Results: The first treatment improved trunk lateral flexion and increased bowel movement frequency. On the third visit, a more uniform facial symmetry was noted and the patient’s head posture improved slightly with improved masseter and hyoid muscle activity. By the 8th treatment improved spinal balance and function was noted and at 14-months, the patient’s facial asymmetry was improved.

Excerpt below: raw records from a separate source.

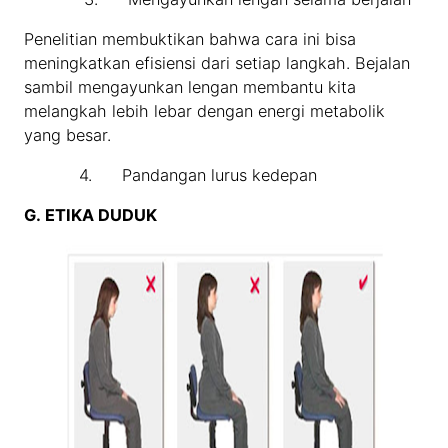
Penelitian membuktikan bahwa cara ini bisa
meningkatkan efisiensi dari setiap langkah. Bejalan
sambil mengayunkan lengan membantu kita
melangkah lebih lebar dengan energi metabolik
yang besar.
4. Pandangan lurus kedepan
G.
ETIKA DUDUK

Conclusion: The parents were pleased because the patient responded well to the care rendered without any adverse reactions and greater facial symmetry cosmetically and improved function of the spinal joints and related myofascial balance.

Hopkins L, Countryman J, Blum CL. Investigating new bonds in patient care to develop an engineering platform for the health care sector: A case report. 2nd Annual Sacro Occipital Technique Research Conference Proceedings: New Orleans, LA. 2010:101-5.

Introduction: The purpose of this study is to attempt to meet this challenge through manipulation of the enteric nervous system (ENS) by utilizing a new field in bioengineering, Enteric Structural Mechanics© (ESM), in chiropractic care. A 32-year-old male presented to an engineer for assistance with anxiety, depression and addictive tendencies in January 2007.

Interventions/Methods: Using ESM tools, the individualized growth process for this patient was defined and mapped. The patient was referred to an SOT chiropractor for concurrent cranial, spinal, and pelvic treatment and the treatment.

Results: By the time treatment was concluded (4-months) the patient’s visual analogue scale improved with a decrease in pain from 5/10 to a 0/10. His antalgic posture and his left lateral pelvic deviation both returned to midline with significant improvement of anxiety, depression, and addictive tendencies.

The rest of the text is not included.